Офицер долго смотрел на залитые водой лужайки и вдаль – на вздувшуюся и выступившую из берегов Андель; он барабанил пальцами по стеклу, выстукивая какой-то рейнский вальс, как вдруг шум за спиною заставил его обернуться: пришел его помощник, барон фон Кельвейнгштейн, чин которого соответствовал нашему чину капитана.
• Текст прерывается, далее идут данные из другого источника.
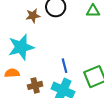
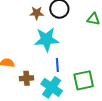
cyan star: (21, 47) -> (46, 39), moved

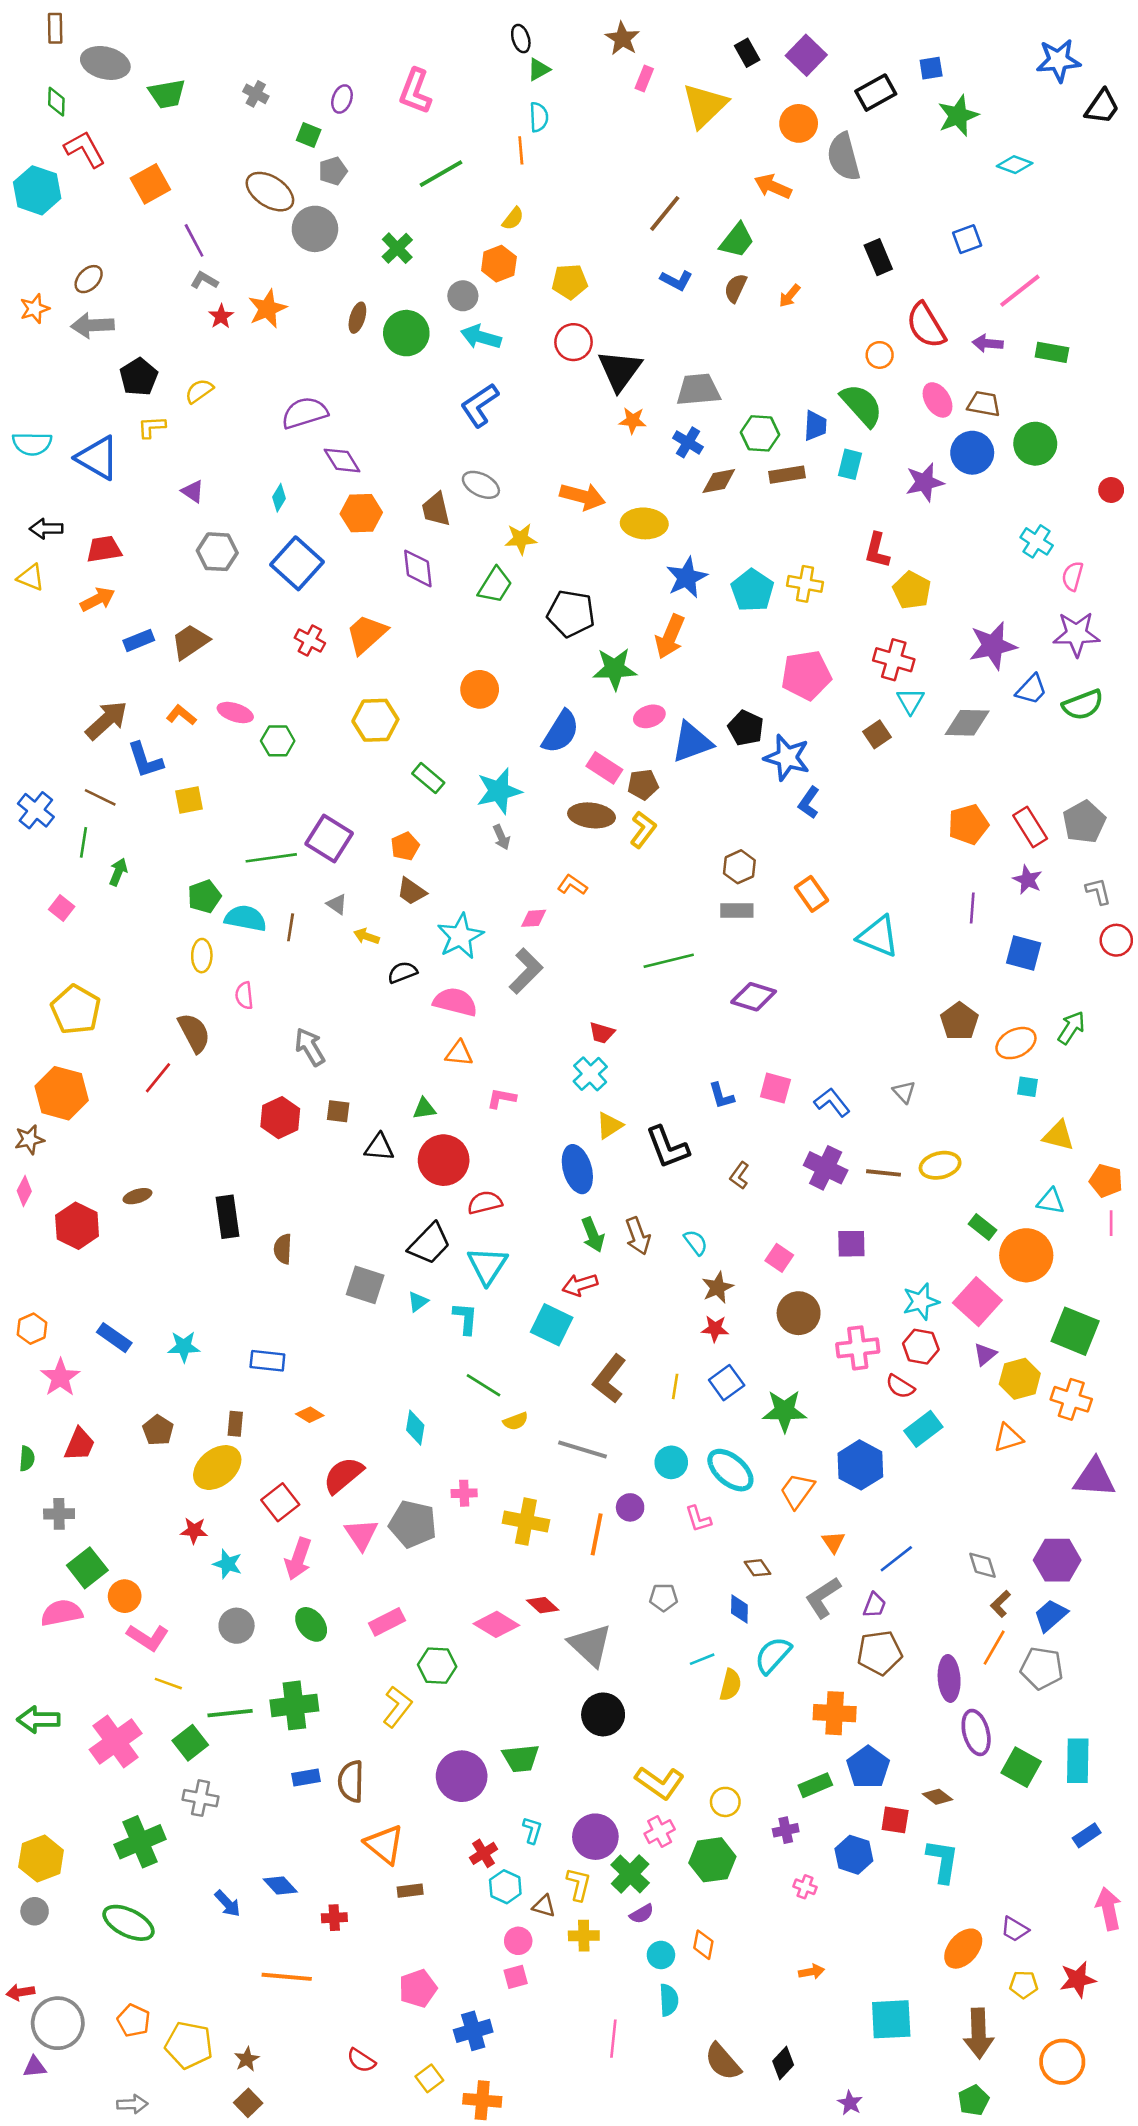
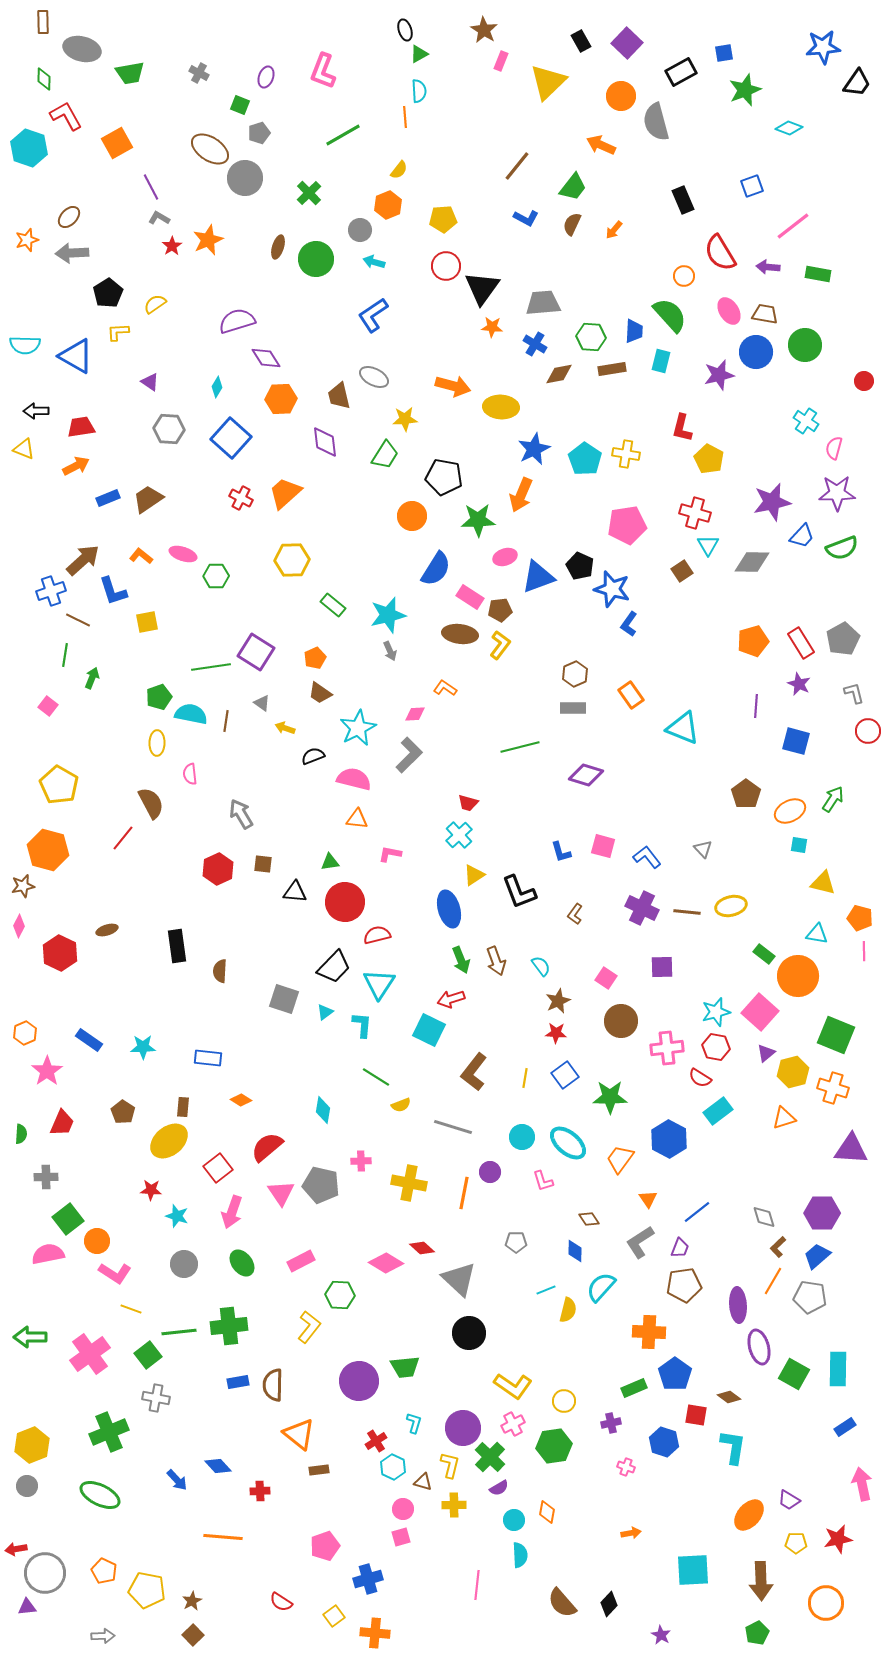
cyan arrow: (481, 337) -> (374, 262), size x0.7
orange circle: (480, 689) -> (412, 516), moved
blue cross: (36, 810) -> (51, 591), moved, turned 32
Майор был огромного роста, широкоплечий, с длинною веерообразной бородою, ниспадавшей на его грудь подобно скатерти; вся его рослая торжественная фигура вызывала представление о павлине, о павлине военном, распустившем хвост под подбородком. У него были голубые, холодные и спокойные глаза, шрам на щеке от сабельного удара, полученного во время войны с Австрией, и он слыл не только храбрым офицером, но и хорошим человеком.

Капитан, маленький, краснолицый, с большим, туго перетянутым животом, коротко подстригал свою рыжую бороду; при известном освещении она приобретала пламенные отливы, и тогда казалось, что лицо его натерто фосфором. У него не хватало двух зубов, выбитых в ночь кутежа, – как это вышло, он хорошенько не помнил, – и он, шепелявя, выплевывал слова, которые не всегда можно было понять. На макушке у него была плешь, вроде монашеской тонзуры; руно коротких курчавившихся волос, золотистых и блестящих, обрамляло этот кружок обнаженной плоти.

Командир пожал ему руку и одним духом выпил чашку кофе (шестую за это утро), выслушивая рапорт своего подчиненного о происшествиях по службе; затем они подошли к окну и признались друг другу, что им невесело. Майор, человек спокойный, имевший семью на родине, приспособлялся ко всему, но капитан, отъявленный кутила, завсегдатай притонов и отчаянный юбочник, приходил в бешенство от вынужденного трехмесячного целомудрия на этой захолустной стоянке.

Кто-то тихонько постучал в дверь, и командир крикнул: «Войдите!» На пороге показался один из их солдат-автоматов; его появление означало, что завтрак подан.

В столовой они застали трех младших офицеров: лейтенанта Отто фон Гросслинга и двух младших лейтенантов, Фрица Шейнаубурга и маркиза Вильгельма фон Эйрик, маленького блондина, надменного и грубого с мужчинами, жестокого с побежденными и вспыльчивого, как порох.

С минуты вступления во Францию товарищи звали его не иначе, как Мадемуазель Фифи. Этим прозвищем он был обязан своей кокетливой внешности, тонкому, словно перетянутому корсетом стану, бледному лицу с едва пробивавшимися усиками, а также усвоенной им привычке употреблять ежеминутно, дабы выразить наивысшее презрение к людям и вещам, французские слова «fi», «fi donс» [1], которые он произносил с легким присвистом.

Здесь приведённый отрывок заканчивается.